DATA FOR PROCESSING:
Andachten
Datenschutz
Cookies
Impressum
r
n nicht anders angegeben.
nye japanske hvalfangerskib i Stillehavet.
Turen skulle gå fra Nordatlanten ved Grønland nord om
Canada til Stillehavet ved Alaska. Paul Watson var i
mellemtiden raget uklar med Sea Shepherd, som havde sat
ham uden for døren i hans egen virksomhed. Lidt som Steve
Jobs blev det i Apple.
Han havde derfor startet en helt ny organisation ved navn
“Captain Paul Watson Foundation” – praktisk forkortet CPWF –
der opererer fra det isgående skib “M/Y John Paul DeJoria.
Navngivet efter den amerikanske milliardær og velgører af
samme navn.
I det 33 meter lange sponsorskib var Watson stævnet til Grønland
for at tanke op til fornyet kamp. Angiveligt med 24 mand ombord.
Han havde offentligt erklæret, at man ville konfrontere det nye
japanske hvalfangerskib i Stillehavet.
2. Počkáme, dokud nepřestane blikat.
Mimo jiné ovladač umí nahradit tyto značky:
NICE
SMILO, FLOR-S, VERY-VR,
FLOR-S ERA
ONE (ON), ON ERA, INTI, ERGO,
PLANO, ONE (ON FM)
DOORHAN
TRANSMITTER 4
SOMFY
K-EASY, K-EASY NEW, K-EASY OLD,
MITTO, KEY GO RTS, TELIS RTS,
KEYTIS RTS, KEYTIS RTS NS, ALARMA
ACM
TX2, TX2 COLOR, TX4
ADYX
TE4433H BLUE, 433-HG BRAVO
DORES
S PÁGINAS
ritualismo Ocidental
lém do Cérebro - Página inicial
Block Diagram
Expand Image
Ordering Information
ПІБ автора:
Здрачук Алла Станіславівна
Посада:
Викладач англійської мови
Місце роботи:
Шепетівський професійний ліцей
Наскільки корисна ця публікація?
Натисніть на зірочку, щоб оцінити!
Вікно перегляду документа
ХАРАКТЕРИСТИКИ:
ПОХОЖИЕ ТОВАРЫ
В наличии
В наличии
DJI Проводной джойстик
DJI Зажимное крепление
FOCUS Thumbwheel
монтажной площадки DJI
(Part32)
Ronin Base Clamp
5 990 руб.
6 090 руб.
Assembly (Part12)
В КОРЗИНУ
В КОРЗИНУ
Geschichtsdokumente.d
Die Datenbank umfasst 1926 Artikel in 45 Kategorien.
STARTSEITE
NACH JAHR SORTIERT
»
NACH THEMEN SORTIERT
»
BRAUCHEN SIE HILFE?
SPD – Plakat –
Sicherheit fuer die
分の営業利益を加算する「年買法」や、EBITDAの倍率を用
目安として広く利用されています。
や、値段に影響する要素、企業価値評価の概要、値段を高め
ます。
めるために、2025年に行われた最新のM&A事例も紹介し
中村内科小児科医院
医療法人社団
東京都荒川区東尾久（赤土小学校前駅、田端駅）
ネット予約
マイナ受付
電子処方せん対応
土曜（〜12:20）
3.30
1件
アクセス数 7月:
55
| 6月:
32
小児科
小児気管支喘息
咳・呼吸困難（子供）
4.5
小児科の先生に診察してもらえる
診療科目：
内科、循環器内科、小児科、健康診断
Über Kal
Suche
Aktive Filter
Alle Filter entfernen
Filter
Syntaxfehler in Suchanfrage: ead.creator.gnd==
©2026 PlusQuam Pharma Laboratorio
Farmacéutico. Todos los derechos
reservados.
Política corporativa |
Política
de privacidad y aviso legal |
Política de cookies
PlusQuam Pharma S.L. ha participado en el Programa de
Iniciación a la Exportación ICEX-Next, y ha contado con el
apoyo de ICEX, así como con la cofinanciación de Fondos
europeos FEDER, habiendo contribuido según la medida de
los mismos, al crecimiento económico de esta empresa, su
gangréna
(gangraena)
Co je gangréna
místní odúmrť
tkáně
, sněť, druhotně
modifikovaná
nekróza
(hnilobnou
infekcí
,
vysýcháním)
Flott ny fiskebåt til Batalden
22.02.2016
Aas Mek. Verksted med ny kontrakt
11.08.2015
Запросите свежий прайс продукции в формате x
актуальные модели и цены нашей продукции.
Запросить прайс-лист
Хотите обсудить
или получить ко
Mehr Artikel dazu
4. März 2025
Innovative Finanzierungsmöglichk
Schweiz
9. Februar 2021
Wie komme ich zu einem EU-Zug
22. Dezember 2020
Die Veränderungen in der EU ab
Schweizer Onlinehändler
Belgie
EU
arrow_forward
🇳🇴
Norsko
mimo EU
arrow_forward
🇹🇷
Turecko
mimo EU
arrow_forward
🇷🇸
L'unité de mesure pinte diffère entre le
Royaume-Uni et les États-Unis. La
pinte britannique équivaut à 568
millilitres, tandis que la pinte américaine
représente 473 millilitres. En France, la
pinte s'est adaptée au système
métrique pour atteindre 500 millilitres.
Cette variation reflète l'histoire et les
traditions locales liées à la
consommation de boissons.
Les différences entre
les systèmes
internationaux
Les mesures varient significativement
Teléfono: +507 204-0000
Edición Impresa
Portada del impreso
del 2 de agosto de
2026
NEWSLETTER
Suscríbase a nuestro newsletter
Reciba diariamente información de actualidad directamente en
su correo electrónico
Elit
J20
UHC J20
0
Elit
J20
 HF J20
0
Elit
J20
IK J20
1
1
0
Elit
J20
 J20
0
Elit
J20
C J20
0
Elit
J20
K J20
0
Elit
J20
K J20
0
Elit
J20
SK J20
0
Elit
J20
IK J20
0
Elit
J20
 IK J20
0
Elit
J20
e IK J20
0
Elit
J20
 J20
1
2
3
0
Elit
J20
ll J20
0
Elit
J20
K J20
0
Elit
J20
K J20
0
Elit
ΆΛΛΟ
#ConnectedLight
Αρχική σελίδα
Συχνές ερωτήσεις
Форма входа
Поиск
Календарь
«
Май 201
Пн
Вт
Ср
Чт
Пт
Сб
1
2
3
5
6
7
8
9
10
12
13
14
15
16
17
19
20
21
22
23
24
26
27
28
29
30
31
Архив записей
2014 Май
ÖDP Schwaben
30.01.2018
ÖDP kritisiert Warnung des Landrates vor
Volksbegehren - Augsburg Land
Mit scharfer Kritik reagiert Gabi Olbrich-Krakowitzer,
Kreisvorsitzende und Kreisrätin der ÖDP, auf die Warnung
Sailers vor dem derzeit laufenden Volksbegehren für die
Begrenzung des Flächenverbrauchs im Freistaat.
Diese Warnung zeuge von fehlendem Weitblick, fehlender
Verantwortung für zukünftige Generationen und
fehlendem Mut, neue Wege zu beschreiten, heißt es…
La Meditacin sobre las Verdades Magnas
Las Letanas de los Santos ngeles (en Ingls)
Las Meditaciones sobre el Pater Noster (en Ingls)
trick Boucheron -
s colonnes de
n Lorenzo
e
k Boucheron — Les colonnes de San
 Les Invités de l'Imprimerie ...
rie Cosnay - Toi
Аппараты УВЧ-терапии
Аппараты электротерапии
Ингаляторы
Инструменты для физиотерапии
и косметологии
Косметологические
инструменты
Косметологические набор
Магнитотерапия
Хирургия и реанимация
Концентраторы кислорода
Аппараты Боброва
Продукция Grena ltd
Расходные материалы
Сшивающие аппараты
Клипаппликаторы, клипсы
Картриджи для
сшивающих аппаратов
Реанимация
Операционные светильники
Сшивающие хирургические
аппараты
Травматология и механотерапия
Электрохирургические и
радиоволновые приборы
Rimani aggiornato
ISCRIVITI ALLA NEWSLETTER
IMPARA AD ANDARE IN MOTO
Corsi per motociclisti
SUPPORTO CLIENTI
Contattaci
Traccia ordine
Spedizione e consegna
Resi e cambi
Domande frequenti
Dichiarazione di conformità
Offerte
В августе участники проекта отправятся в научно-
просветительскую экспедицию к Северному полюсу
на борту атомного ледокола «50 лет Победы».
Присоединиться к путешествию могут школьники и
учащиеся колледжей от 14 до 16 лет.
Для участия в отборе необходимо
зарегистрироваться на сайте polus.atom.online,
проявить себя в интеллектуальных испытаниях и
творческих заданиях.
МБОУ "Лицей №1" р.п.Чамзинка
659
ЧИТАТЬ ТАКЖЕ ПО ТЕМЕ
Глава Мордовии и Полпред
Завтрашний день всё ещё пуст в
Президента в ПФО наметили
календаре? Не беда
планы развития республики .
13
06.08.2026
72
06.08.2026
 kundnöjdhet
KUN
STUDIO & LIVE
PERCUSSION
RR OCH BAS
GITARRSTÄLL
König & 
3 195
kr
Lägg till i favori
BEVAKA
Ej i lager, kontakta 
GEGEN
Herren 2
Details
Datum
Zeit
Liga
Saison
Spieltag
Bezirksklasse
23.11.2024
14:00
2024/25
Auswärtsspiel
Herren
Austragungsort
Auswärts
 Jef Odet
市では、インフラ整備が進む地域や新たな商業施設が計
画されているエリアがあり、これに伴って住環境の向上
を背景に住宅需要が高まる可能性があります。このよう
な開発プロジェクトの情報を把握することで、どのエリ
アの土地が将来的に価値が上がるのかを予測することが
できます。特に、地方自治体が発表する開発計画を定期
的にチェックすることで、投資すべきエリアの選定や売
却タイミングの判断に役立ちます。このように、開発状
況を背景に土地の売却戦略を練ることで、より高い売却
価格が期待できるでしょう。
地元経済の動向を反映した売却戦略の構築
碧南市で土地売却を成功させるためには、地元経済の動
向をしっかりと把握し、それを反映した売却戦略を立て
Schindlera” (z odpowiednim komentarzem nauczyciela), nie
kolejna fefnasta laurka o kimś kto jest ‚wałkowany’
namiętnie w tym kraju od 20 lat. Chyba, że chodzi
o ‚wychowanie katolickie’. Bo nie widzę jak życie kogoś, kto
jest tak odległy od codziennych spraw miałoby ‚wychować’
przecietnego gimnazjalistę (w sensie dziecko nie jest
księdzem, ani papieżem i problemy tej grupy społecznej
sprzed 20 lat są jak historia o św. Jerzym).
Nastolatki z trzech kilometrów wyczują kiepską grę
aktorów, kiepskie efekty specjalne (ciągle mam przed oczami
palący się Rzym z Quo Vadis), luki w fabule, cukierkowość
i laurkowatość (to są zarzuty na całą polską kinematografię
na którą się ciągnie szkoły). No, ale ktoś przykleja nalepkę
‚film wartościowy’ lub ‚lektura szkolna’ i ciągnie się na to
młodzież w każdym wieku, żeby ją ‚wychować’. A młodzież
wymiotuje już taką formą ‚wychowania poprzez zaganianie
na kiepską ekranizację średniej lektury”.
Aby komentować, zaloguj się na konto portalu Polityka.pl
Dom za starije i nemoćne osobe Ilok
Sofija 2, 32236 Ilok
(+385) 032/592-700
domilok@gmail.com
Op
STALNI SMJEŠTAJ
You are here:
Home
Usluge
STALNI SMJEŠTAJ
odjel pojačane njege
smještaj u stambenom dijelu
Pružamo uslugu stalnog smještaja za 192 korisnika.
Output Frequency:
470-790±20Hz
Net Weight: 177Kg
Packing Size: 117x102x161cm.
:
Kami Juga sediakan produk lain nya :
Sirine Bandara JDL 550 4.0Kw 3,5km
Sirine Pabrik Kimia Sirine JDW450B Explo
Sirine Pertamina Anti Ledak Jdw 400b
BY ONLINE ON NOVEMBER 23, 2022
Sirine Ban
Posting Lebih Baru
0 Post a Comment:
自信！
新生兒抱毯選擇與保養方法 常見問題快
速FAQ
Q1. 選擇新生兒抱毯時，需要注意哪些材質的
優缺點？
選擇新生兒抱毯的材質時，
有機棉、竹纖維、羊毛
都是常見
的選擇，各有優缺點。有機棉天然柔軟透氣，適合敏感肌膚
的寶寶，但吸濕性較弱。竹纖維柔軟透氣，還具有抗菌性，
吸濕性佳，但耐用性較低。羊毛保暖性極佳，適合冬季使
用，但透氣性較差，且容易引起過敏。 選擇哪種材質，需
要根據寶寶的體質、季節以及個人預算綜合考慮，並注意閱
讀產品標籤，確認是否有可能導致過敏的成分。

PROBLEM DESCRIPTION:
From the material above, gather all lines that include the string "ciągnie" and copy them.

EXERCISE RESPONSE:
na którą się ciągnie szkoły). No, ale ktoś przykleja nalepkę
‚film wartościowy’ lub ‚lektura szkolna’ i ciągnie się na to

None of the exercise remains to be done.